*Dataset records:*
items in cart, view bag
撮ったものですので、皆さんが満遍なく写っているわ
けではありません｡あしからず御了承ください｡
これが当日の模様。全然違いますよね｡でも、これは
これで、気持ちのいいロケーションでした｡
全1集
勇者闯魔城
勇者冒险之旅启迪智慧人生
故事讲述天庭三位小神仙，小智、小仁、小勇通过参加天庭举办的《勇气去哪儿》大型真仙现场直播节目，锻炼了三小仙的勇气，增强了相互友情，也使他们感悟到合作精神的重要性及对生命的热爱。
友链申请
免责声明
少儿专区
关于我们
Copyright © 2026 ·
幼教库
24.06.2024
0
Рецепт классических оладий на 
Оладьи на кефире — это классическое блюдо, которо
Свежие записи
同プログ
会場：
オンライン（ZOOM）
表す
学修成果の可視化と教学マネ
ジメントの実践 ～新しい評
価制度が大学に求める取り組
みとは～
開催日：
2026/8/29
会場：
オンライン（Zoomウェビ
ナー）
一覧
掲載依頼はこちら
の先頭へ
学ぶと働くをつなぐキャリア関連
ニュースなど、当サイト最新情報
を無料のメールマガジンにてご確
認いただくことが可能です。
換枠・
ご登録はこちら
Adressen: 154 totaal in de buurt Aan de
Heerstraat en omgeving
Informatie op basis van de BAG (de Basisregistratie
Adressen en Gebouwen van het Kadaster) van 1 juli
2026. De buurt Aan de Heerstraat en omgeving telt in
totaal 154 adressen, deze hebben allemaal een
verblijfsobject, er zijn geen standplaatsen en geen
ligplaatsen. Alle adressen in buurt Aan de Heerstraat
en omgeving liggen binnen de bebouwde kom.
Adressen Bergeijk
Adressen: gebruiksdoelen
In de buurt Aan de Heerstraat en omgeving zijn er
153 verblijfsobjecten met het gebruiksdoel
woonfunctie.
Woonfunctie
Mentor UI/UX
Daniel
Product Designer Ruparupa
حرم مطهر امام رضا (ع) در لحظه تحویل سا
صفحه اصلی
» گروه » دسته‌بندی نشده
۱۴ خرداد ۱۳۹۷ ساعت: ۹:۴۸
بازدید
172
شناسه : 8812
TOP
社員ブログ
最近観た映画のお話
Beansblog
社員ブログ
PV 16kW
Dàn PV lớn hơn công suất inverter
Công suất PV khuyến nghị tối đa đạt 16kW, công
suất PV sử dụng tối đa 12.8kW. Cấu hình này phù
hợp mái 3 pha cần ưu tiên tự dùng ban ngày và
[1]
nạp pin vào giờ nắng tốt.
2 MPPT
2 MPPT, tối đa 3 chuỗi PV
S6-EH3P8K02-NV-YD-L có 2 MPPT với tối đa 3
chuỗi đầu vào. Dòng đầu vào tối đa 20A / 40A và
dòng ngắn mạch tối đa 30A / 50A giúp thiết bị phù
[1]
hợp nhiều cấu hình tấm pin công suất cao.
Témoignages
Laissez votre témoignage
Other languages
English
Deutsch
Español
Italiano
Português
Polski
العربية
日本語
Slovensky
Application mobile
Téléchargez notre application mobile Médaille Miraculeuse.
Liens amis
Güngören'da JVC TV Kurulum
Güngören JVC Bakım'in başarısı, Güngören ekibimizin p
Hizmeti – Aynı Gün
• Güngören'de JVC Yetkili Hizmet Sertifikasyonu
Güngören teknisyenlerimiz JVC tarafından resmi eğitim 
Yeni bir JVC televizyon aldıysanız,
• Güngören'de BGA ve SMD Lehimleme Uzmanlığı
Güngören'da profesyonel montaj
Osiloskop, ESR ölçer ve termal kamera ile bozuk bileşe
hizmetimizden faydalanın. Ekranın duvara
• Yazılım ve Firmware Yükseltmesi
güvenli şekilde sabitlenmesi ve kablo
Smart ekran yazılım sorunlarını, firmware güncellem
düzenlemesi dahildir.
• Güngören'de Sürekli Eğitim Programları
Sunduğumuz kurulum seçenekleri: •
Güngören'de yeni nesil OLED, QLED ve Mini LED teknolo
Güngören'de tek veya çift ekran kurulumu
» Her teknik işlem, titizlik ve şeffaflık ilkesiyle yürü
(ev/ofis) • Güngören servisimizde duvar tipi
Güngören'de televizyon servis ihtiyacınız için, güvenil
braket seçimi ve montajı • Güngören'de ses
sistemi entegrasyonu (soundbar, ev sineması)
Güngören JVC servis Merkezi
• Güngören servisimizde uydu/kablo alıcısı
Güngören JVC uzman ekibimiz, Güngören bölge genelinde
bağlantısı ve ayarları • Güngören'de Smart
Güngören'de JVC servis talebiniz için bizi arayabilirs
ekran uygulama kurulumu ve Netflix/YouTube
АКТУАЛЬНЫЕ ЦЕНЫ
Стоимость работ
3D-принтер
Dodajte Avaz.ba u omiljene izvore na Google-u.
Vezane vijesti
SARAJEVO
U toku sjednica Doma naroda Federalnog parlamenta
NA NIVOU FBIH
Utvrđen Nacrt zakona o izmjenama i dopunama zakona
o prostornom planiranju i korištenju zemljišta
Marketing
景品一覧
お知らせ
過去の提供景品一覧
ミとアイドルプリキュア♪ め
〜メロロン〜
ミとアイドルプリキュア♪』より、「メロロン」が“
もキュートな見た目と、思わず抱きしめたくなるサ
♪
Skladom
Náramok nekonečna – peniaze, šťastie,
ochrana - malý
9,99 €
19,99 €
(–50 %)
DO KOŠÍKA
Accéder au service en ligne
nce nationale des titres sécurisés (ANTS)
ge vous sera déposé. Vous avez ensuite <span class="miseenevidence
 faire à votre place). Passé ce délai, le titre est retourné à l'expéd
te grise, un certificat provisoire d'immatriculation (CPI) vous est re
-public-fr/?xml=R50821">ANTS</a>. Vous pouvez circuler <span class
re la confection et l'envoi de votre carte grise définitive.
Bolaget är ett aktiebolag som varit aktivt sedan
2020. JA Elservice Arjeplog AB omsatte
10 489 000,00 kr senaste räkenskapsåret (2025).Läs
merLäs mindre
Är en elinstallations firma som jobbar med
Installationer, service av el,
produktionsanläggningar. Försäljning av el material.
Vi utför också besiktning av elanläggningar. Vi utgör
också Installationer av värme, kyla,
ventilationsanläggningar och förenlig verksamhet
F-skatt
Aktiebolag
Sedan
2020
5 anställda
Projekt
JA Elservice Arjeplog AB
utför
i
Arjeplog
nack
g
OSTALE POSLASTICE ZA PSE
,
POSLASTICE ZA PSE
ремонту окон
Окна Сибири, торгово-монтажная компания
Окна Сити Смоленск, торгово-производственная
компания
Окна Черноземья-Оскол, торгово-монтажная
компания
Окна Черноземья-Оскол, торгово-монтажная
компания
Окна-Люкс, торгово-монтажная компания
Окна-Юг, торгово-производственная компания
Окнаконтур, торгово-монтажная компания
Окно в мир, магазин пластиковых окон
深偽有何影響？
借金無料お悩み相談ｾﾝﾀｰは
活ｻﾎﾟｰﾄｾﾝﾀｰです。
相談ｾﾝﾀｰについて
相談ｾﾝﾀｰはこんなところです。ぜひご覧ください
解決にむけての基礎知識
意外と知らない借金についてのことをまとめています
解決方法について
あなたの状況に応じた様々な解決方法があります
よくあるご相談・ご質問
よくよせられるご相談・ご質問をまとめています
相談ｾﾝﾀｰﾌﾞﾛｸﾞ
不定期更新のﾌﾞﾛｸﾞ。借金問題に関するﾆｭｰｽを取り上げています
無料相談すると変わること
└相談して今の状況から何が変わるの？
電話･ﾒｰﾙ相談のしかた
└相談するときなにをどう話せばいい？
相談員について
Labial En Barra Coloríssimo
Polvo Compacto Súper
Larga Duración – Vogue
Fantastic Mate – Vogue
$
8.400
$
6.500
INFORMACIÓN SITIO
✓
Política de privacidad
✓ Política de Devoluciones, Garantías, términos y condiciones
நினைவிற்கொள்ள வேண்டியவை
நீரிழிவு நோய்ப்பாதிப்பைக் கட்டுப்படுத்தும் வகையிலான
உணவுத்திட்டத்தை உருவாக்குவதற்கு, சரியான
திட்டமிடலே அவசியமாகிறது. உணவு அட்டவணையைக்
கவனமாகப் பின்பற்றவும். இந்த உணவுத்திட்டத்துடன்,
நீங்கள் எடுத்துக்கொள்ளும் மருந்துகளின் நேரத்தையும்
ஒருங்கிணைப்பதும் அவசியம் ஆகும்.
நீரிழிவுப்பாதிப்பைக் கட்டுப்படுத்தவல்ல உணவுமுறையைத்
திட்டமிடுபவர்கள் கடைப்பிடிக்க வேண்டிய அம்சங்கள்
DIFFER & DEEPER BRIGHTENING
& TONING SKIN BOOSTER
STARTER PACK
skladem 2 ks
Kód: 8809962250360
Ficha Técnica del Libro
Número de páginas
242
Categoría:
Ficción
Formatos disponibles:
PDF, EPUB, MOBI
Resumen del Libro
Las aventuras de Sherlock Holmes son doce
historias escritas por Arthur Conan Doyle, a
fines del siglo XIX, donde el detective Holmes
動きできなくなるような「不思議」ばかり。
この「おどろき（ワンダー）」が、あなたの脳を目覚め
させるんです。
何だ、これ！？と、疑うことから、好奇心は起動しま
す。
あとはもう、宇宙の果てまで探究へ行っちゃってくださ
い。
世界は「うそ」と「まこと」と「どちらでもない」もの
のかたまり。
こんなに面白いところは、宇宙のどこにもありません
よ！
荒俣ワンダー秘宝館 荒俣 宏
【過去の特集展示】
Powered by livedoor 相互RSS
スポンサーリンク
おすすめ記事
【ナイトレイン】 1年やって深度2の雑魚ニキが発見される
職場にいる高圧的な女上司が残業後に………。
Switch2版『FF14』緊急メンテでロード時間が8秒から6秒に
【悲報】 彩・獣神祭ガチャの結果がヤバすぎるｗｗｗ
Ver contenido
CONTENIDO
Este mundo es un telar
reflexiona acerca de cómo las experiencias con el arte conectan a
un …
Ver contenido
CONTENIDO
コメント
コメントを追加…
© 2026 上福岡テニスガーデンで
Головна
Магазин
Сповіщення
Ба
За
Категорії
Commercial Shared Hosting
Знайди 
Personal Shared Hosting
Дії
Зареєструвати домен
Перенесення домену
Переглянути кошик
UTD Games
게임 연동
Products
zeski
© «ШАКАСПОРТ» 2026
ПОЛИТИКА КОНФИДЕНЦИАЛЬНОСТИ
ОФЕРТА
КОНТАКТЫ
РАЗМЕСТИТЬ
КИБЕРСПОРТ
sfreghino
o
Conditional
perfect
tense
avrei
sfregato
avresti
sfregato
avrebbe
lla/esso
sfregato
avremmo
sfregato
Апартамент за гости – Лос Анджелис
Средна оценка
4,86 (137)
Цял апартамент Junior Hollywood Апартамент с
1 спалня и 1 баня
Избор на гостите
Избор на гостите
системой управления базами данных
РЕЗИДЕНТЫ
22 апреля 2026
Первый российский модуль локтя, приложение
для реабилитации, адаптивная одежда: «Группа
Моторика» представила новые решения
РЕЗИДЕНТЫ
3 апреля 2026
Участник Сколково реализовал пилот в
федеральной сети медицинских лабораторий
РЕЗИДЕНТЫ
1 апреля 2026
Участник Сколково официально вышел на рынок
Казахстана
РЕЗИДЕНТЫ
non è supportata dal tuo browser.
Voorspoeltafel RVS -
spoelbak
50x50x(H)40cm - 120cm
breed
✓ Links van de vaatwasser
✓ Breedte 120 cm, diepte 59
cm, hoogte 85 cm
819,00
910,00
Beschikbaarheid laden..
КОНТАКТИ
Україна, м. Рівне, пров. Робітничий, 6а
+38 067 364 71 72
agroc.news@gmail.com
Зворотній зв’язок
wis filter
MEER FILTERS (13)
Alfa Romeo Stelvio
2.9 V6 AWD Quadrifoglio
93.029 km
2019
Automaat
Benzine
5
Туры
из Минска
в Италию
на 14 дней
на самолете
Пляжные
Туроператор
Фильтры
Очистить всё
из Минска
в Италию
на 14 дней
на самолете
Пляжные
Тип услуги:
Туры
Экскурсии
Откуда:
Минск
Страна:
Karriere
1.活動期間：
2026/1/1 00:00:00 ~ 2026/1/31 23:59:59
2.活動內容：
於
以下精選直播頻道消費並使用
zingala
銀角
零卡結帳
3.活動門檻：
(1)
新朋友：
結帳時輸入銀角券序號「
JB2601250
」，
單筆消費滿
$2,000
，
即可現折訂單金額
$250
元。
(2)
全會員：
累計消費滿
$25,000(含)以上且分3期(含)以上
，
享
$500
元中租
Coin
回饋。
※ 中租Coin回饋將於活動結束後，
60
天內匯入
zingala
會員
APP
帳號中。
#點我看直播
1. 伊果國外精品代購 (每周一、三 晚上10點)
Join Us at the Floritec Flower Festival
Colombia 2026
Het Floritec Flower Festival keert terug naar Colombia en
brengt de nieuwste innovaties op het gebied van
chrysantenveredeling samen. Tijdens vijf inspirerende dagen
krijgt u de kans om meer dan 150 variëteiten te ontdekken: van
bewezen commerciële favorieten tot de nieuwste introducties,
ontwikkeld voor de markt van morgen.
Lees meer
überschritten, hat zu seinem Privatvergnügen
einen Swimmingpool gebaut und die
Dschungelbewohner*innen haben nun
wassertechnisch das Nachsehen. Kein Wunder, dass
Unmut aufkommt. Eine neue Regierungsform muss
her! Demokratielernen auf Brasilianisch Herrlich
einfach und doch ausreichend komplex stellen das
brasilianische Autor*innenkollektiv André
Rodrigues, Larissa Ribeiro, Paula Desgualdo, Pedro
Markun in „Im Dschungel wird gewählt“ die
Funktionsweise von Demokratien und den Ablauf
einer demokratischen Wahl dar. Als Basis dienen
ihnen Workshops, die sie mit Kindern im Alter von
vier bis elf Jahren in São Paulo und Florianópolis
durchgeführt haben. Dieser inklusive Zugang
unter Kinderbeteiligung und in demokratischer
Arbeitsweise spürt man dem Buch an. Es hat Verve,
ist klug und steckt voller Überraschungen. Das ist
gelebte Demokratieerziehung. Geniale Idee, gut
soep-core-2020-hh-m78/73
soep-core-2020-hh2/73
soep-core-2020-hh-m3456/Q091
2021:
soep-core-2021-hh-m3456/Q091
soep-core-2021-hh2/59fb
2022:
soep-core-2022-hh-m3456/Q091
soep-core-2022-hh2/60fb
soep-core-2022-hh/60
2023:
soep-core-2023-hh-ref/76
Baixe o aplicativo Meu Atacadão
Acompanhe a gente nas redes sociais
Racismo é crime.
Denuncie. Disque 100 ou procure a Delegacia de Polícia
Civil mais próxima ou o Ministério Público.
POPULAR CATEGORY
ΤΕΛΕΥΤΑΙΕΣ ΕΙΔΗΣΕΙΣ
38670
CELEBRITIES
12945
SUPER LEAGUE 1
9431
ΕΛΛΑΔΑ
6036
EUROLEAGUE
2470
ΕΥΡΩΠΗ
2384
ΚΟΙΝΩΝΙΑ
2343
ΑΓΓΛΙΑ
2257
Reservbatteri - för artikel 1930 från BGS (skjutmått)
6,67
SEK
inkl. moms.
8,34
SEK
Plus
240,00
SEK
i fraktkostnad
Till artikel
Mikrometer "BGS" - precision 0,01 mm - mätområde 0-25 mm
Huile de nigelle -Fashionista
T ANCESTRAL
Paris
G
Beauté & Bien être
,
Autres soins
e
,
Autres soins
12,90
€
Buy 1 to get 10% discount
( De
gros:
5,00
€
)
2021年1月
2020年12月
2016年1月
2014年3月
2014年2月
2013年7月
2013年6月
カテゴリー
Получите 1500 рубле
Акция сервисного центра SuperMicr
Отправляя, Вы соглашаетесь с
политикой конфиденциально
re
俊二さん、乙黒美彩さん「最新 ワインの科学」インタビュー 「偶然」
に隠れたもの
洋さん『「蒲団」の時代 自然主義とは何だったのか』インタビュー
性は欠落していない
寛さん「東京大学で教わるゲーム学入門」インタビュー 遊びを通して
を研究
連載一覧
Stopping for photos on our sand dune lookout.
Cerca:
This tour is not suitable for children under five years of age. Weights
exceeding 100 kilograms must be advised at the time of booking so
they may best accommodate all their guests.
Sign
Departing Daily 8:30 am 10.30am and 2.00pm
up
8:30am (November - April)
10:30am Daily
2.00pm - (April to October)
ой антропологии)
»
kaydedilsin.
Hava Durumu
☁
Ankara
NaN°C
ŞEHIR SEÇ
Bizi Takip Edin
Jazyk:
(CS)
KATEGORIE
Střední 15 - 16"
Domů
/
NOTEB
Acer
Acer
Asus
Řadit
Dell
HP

*Problem description:*
Where the listing above reaches the line that contains "Vezane vijesti", start retyping, and finish with the line that contains "te grise, un"; reproduce those lines exactly and no others.

*Exercise result:*
Vezane vijesti
SARAJEVO
U toku sjednica Doma naroda Federalnog parlamenta
NA NIVOU FBIH
Utvrđen Nacrt zakona o izmjenama i dopunama zakona
o prostornom planiranju i korištenju zemljišta
Marketing
景品一覧
お知らせ
過去の提供景品一覧
ミとアイドルプリキュア♪ め
〜メロロン〜
ミとアイドルプリキュア♪』より、「メロロン」が“
もキュートな見た目と、思わず抱きしめたくなるサ
♪
Skladom
Náramok nekonečna – peniaze, šťastie,
ochrana - malý
9,99 €
19,99 €
(–50 %)
DO KOŠÍKA
Accéder au service en ligne
nce nationale des titres sécurisés (ANTS)
ge vous sera déposé. Vous avez ensuite <span class="miseenevidence
 faire à votre place). Passé ce délai, le titre est retourné à l'expéd
te grise, un certificat provisoire d'immatriculation (CPI) vous est re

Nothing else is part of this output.